• **PROBLEM REQUIREMENTS**: Check each line of the listing below for the string "Charts", then copy every line that has it.

• **SUPPLIED DATA**:
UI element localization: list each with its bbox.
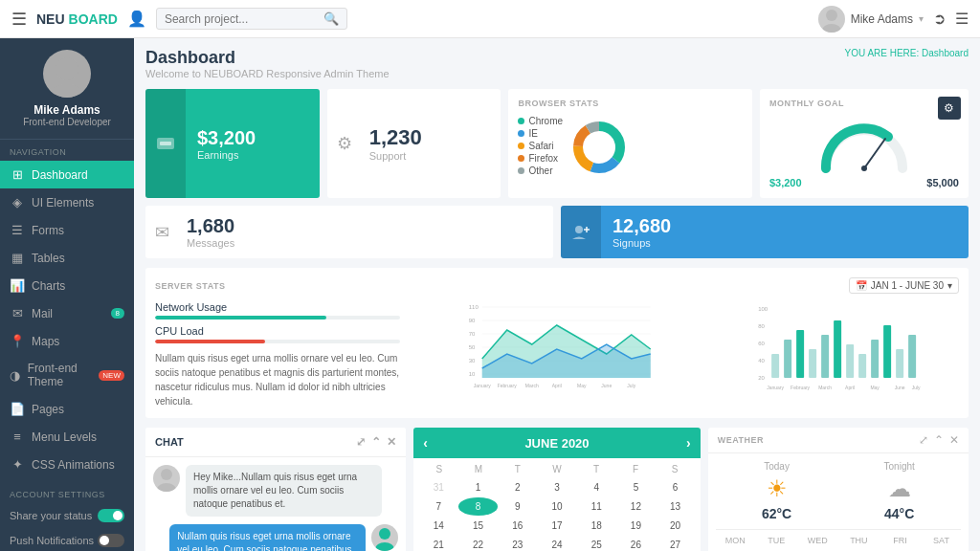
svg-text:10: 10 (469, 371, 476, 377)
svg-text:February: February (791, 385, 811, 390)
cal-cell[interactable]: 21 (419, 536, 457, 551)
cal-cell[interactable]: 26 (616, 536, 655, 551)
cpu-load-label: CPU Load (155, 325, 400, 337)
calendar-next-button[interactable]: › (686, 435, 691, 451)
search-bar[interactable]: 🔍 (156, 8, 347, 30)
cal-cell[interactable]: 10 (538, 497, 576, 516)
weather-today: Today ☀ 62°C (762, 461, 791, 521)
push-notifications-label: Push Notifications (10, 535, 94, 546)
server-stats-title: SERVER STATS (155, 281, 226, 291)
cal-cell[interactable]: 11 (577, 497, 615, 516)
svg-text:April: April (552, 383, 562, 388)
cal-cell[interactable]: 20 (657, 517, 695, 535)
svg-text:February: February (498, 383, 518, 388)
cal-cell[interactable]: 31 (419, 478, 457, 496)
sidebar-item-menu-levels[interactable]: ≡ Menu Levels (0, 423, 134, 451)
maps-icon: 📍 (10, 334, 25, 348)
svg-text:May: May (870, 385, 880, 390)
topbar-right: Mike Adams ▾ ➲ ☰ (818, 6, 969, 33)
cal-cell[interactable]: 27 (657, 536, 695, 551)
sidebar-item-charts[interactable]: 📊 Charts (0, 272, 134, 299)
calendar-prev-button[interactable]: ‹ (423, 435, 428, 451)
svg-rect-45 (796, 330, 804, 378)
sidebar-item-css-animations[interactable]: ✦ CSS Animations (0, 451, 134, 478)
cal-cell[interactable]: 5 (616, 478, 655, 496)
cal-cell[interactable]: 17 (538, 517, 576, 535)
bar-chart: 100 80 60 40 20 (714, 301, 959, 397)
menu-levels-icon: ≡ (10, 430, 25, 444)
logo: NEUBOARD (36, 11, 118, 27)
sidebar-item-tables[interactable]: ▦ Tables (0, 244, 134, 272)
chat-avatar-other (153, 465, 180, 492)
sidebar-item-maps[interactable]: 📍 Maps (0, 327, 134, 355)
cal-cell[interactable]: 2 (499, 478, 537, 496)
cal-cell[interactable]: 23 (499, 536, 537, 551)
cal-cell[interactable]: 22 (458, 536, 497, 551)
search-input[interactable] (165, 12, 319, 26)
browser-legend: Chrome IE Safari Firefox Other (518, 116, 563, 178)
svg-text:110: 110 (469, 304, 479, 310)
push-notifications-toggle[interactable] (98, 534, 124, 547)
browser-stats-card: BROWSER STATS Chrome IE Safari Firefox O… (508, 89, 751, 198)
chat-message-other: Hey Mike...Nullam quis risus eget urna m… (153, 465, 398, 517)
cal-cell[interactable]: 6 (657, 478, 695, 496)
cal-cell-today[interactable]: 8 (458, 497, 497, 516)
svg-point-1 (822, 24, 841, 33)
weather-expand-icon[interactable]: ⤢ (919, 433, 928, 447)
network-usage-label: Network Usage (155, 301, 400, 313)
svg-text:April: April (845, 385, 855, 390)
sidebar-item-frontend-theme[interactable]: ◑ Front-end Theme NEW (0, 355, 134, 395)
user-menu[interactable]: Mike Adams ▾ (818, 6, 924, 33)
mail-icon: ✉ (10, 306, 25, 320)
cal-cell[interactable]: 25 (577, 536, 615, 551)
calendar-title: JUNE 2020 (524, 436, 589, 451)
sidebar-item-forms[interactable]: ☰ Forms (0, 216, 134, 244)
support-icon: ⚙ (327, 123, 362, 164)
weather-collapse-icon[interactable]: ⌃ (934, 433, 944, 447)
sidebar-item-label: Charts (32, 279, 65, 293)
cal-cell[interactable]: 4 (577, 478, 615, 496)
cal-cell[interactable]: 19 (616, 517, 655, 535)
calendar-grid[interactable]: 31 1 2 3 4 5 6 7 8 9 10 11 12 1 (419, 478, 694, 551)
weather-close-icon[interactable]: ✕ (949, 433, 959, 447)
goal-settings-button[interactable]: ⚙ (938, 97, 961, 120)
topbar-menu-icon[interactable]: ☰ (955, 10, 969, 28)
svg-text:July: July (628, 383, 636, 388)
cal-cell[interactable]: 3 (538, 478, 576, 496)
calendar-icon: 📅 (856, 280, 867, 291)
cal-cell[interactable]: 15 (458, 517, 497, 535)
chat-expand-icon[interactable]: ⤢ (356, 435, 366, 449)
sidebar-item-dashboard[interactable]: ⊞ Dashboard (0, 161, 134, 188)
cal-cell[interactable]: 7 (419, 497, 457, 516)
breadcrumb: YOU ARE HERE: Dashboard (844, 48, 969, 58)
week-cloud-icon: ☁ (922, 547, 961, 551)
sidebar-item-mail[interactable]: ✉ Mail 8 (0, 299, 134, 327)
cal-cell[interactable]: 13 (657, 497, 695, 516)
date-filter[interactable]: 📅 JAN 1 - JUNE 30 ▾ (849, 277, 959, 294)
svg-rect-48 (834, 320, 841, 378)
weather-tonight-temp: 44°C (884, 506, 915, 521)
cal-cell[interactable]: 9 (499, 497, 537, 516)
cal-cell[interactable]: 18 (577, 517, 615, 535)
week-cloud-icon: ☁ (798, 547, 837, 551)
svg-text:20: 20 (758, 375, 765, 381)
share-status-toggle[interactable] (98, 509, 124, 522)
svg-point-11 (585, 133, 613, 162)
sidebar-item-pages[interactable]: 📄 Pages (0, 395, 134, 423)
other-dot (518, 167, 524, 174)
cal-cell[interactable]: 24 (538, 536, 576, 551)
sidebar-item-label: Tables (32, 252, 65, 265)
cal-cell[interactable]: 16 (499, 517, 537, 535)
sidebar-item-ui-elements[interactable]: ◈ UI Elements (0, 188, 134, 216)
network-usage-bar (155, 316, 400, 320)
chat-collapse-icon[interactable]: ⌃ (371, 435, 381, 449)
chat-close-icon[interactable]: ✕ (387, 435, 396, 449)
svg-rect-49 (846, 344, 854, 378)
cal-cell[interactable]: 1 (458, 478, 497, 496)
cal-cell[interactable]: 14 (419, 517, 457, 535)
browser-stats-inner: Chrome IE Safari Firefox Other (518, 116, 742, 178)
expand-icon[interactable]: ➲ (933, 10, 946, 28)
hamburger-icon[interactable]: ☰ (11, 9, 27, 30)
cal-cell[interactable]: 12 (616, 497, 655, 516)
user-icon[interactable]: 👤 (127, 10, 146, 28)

• **EXERCISE OUTPUT**:
sidebar-item-charts[interactable]: 📊 Charts (0, 272, 134, 299)
sidebar-item-label: Charts (32, 279, 65, 293)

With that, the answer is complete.